Two seaters
The club uses two-seat gliders to offer training and Introductory Flights. All have dual controls, enabling the glider to be flown from either seat. The normal format is a tandem arrangement, where the instructor sits in the rear, and the student sits in the front.
This layout prepares the student for solo flight, where you’ll be on your own. After training, your first solo flights will be taken in the two seater, sitting in the front seat as usual, with only the memories of the instructor’s voice floating forward from the rear to accompany you.
Puchacz
Our three Puchacz gliders are the cornerstone of the club’s fleet. The Puchacz is specifically designed as a training glider, reacting as it should in all circumstances. Made of fibreglass, they are very robust, sleek and modern in appearance, and relatively efficient aerodynamically.
Their handling is ‘solid’, requiring the pupil to make deliberate control movements to aid their development of the required control co-ordination skills. In steady flight they will benefit from more subtle, but still co-ordinated, control movements to maintain smooth flight.
Equipped with three wheels, which are fixed in the ‘undercarriage down’ position, these gliders can be identified as “trainers”. It all helps with those early landings! Further clues are the powerful airbrakes for controlled descents, and the lack of flaps, matching them to the gliders that will be flown by the early ‘solo’ pilot gliders.
Schleicher ASK 13
Or K13 for short. This is an incredibly popular training glider, of which more than 700 were made. Constructed of a steel tubing framework, and covered in plywood, fibreglass and fabric, the K13 is reliable and robust.
Their handling is predictable, always responding as expected, with easy recovery from stalls and other out of position scenarios. The cockpit is roomy, allowing for those extra few layers on a winter’s day. The K13 has quite an upright seating position, lending the air of gentlemen’s carriage rather than speed machine – you’ll find yourself more prone in the Puchacz.

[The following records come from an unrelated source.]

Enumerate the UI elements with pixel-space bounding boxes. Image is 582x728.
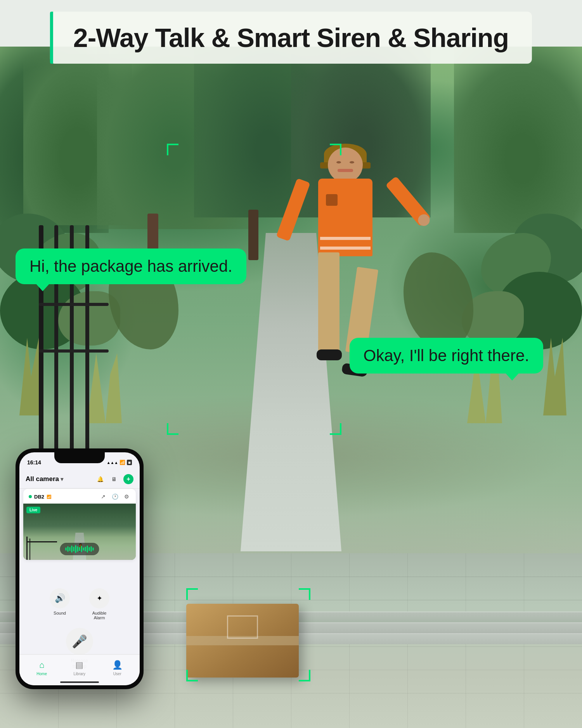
header-accent-bar [50,12,53,64]
library-icon: ▤ [75,660,83,670]
wave-15 [93,547,94,551]
tree-right-2 [454,47,582,233]
alarm-icon-circle: ✦ [89,588,109,608]
wave-6 [75,545,76,553]
rail-h2 [39,303,109,306]
camera-card-header: DB2 📶 ↗ 🕐 ⚙ [23,489,136,504]
wave-5 [73,547,74,551]
thumb-rail-h [26,541,57,542]
package-detection-box [186,588,310,681]
corner-bl-person [167,423,178,435]
corner-br-pkg [299,670,310,681]
camera-card[interactable]: DB2 📶 ↗ 🕐 ⚙ [23,489,136,560]
bell-icon-btn[interactable]: 🔔 [95,474,105,484]
mic-icon: 🎤 [72,634,87,649]
eye-r [350,161,354,163]
alarm-label: Audible Alarm [92,611,107,620]
chat-bubble-2-text: Okay, I'll be right there. [364,346,529,365]
wave-8 [79,547,80,551]
corner-tr-person [330,144,341,155]
screen-icon-btn[interactable]: 🖥 [109,474,119,484]
wave-11 [85,547,86,551]
bottom-nav: ⌂ Home ▤ Library 👤 User [19,654,140,685]
nav-library[interactable]: ▤ Library [74,660,86,676]
sound-icon-circle: 🔊 [50,588,70,608]
sound-control[interactable]: 🔊 Sound [50,588,70,620]
camera-thumbnail[interactable]: 🧍 Live [23,504,136,560]
waveform-overlay [60,543,99,555]
nav-user[interactable]: 👤 User [112,660,123,676]
chat-bubble-outgoing: Okay, I'll be right there. [350,338,543,374]
wave-10 [83,547,84,551]
app-header: All camera ▾ 🔔 🖥 + [19,469,140,489]
alarm-control[interactable]: ✦ Audible Alarm [89,588,109,620]
person-detection-box [167,144,341,435]
wave-14 [91,546,92,552]
camera-name-group: DB2 📶 [29,494,51,500]
add-camera-btn[interactable]: + [123,474,133,484]
camera-name-text: DB2 [34,494,44,500]
header-icons-group: 🔔 🖥 + [95,474,133,484]
share-camera-btn[interactable]: ↗ [99,493,107,500]
camera-action-icons: ↗ 🕐 ⚙ [99,493,130,500]
phone-frame: 16:14 ▲▲▲ 📶 ■ All camera ▾ 🔔 🖥 [16,448,144,689]
wave-1 [66,547,67,551]
plus-icon: + [126,476,130,483]
signal-icon: ▲▲▲ [107,460,118,465]
phone-screen: 16:14 ▲▲▲ 📶 ■ All camera ▾ 🔔 🖥 [19,452,140,685]
live-badge: Live [26,507,40,513]
nav-home[interactable]: ⌂ Home [36,660,47,676]
user-label: User [113,672,121,676]
alarm-icon: ✦ [97,594,102,603]
home-label: Home [36,672,47,676]
wifi-icon: 📶 [120,460,125,465]
wave-13 [89,547,90,551]
phone-notch [54,452,105,463]
rail-h3 [39,349,109,353]
page-title: 2-Way Talk & Smart Siren & Sharing [73,23,509,53]
corner-bl-pkg [186,670,198,681]
status-time: 16:14 [27,459,41,466]
main-container: 2-Way Talk & Smart Siren & Sharing Hi, t… [0,0,582,728]
controls-row-1: 🔊 Sound ✦ Audible Alarm [27,588,132,620]
corner-br-person [330,423,341,435]
header-section: 2-Way Talk & Smart Siren & Sharing [50,12,532,64]
mic-button[interactable]: 🎤 [66,628,93,655]
shrub-r5 [404,252,473,349]
camera-wifi-icon: 📶 [47,495,51,499]
wave-9 [81,546,82,552]
camera-title-text[interactable]: All camera [26,475,59,483]
user-icon: 👤 [112,660,123,670]
dropdown-arrow[interactable]: ▾ [61,476,63,482]
wave-3 [69,547,71,551]
sound-icon: 🔊 [55,593,65,603]
library-label: Library [74,672,86,676]
right-garden [388,214,582,447]
wave-2 [68,546,69,552]
wave-4 [71,546,73,553]
corner-tr-pkg [299,588,310,600]
status-icons: ▲▲▲ 📶 ■ [107,460,132,465]
camera-online-badge [29,495,32,498]
sound-label: Sound [54,611,66,615]
camera-title-group: All camera ▾ [26,475,63,483]
history-btn[interactable]: 🕐 [111,493,119,500]
wave-7 [77,546,78,552]
wave-12 [87,546,88,553]
home-icon: ⌂ [39,660,44,670]
phone-mockup: 16:14 ▲▲▲ 📶 ■ All camera ▾ 🔔 🖥 [16,448,144,689]
thumb-rail-1 [26,537,28,560]
corner-tl-pkg [186,588,198,600]
home-indicator-bar [60,681,99,683]
settings-btn[interactable]: ⚙ [123,493,130,500]
battery-icon: ■ [127,460,132,465]
corner-tl-person [167,144,178,155]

Their docile handling and slow flight makes them well suited to flights ranging from early training, through the first solos and on to lazy days floating in our ridge, wave or thermal lift.
Slingsby T.21
Reminscent of a flying barge, the T21 will be familiar to many an Air Cadet from the 1960s and 70s. Very slow flying and arranged in an open cockpit side-by-side seating pattern, they are a sociable and relaxed way to fly.
Less often used for tuition, many are now being restored for the pleasure of their simple flying and feel for the air. On a thermic day, the barge will stay aloft until it is time for tea and cakes.
Our T21 is known at the ‘Ken Hardy’ in honour of the gentleman who performed much of the restoration.
Single seaters
Derbyshire & Lancashire Gliding Club owns and operates four single seater gliders – two each of the K8 and K18 types. These gliders come from the same stable as the K13, so there is a natrual progression from one to the next.
They are well suited to early pilots, all the way up to Silver height, and the K18 especially for the Silver distance and endurance flights. We have found over the years that they are very well suited to early forays ‘local flying’ in and around the Peak District.
Schleicher Ka 8
We have two K8 gliders, one fitted with a conventional perspex bubble canopy, and the other with an open ‘cabriolet’ variant. The former is comfortable if a litle drafty by modern standards. The latter requires goggles and Biggles style headgear. It doesn’t half put you in touch with flying ‘old-school’, and is very popular in summer. Fortunately, we can revert to the normal enclosed bubble when we need to.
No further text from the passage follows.